Shortly after 10 a.m. in the Manhattan offices of powerhouse law firm Skadden Arps, a young man with jet black hair stepped behind a lectern and called for offers from a crowd of stone-faced lawyers and real estate investors.
From the front row, Jeffrey Gronning, an executive with Normandy Real Estate Partners, quickly raised a paddle in the air, bidding $20.1 million with a flick of the wrist.
The auctioneer began darting glances and pointing fingers. "I have $20 million, 100,000. Do I hear 20.2?"
The crowd was silent and still. The auctioneer followed with the familiar call, going once, twice, "fair warning?" Again, nothing.
In less than 60 seconds, Boston's most storied office building was sold, for $20.1 million plus $640.5 million in preexisting debt, putting the total value of the building at $660.6 million.
It was an abrupt passing, but the event was among the first of what real estate specialists predict will be many such auctions or forced sales of distressed properties in coming months. The Hancock auction was prompted by the failure of the now-former owner, Broadway Partners, which bought it in late 2006 for $1.3 billion, to make its debt payments on the property.
The winning bidder was a joint venture of Normandy Real Estate Partners and Five Mile Capital Partners, which began buying pieces of Broadway Partners' debt on the building last summer as part of a loan-to-own strategy. The firms initiated foreclosure in January after Broadway Partners defaulted on some loans.
Executives of the new owner said Normandy will manage the Hancock and make significant improvements to help attract new tenants to the building, which is struggling with rising office vacancies. The two firms also bought 10 Universal City, an office tower in Burbank, Calif., yesterday.
"Normandy and Five Mile believe these two buildings are each one of the top properties in their respective markets," the partnership said in a statement.
The auction was the first in a wave of such proceedings expected to hit commercial properties in coming years, as the recession takes its toll on real estate firms unable to make debt payments.
"It's certainly going to bring truth to the market," said David Fitzgerald of CB Richard Ellis, a commercial real estate firm. "The recession is starting to hit the commercial market, and the auctioning of the Hancock is the real proof of that."

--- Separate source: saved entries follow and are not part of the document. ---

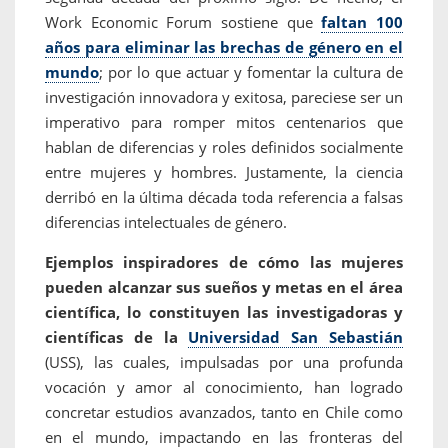
Work Economic Forum sostiene que
faltan 100
años para eliminar las brechas de género en el
mundo
; por lo que actuar y fomentar la cultura de
investigación innovadora y exitosa, pareciese ser un
imperativo para romper mitos centenarios que
hablan de diferencias y roles definidos socialmente
entre mujeres y hombres. Justamente, la ciencia
derribó en la última década toda referencia a falsas
diferencias intelectuales de género.
Ejemplos inspiradores de cómo las mujeres
pueden alcanzar sus sueños y metas en el área
científica, lo constituyen las investigadoras y
científicas de la
Universidad San Sebastián
(USS), las cuales, impulsadas por una profunda
vocación y amor al conocimiento, han logrado
concretar estudios avanzados, tanto en Chile como
en el mundo, impactando en las fronteras del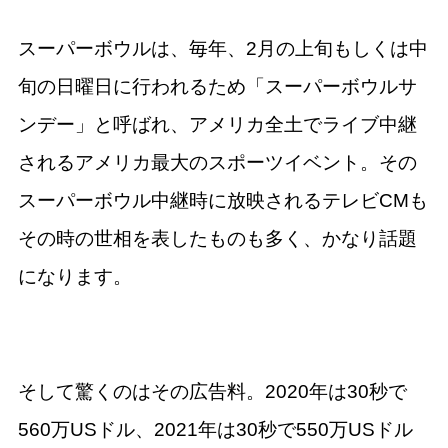
スーパーボウルは、毎年、2月の上旬もしくは中
旬の日曜日に行われるため「スーパーボウルサ
ンデー」と呼ばれ、アメリカ全土でライブ中継
されるアメリカ最大のスポーツイベント。その
スーパーボウル中継時に放映されるテレビCMも
その時の世相を表したものも多く、かなり話題
になります。
そして驚くのはその広告料。2020年は30秒で
560万USドル、2021年は30秒で550万USドル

Normandy and Five Mile initially bought a $75 million slice of debt on the Hancock, hoping to emerge from a pool of lenders in control if Broadway defaulted. By yesterday, Normandy and Five Mile had persuaded several other lenders to sell their interests to them for less than 40 cents on the dollar, according to executives involved in the matter.
While several other potential bidders attended the auction, Normandy and Five Mile were considered to be in the best position because the form of the auction favored existing investors. Arms-length buyers in such foreclosures are required to buy out other lenders, a time-consuming and potentially costly endeavor that proved to be in Normandy and Five Mile's favor.

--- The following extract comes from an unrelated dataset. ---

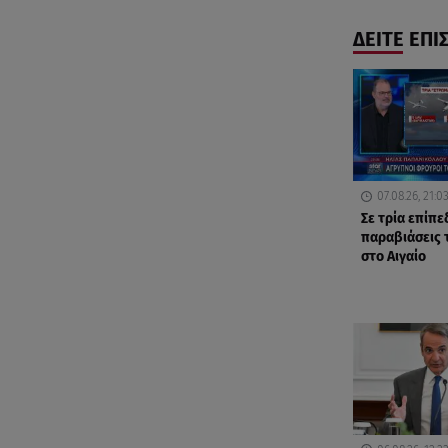
ΔΕΙΤΕ ΕΠΙ
07.08.26, 21:0
Σε τρία επίπε
παραβιάσεις 
στο Αιγαίο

Many of the lawyers, bankers, and real estate investors who packed the Skadden Arps conference room said they were there to get a sense of how similar auctions will unfold in coming months.
The auctioneer called for bids on Universal City Plaza and then on the Hancock. In both cases, Normandy and Five Mile made the first - and only - bids.
The event ended before many of the executives had taken off their suit jackets.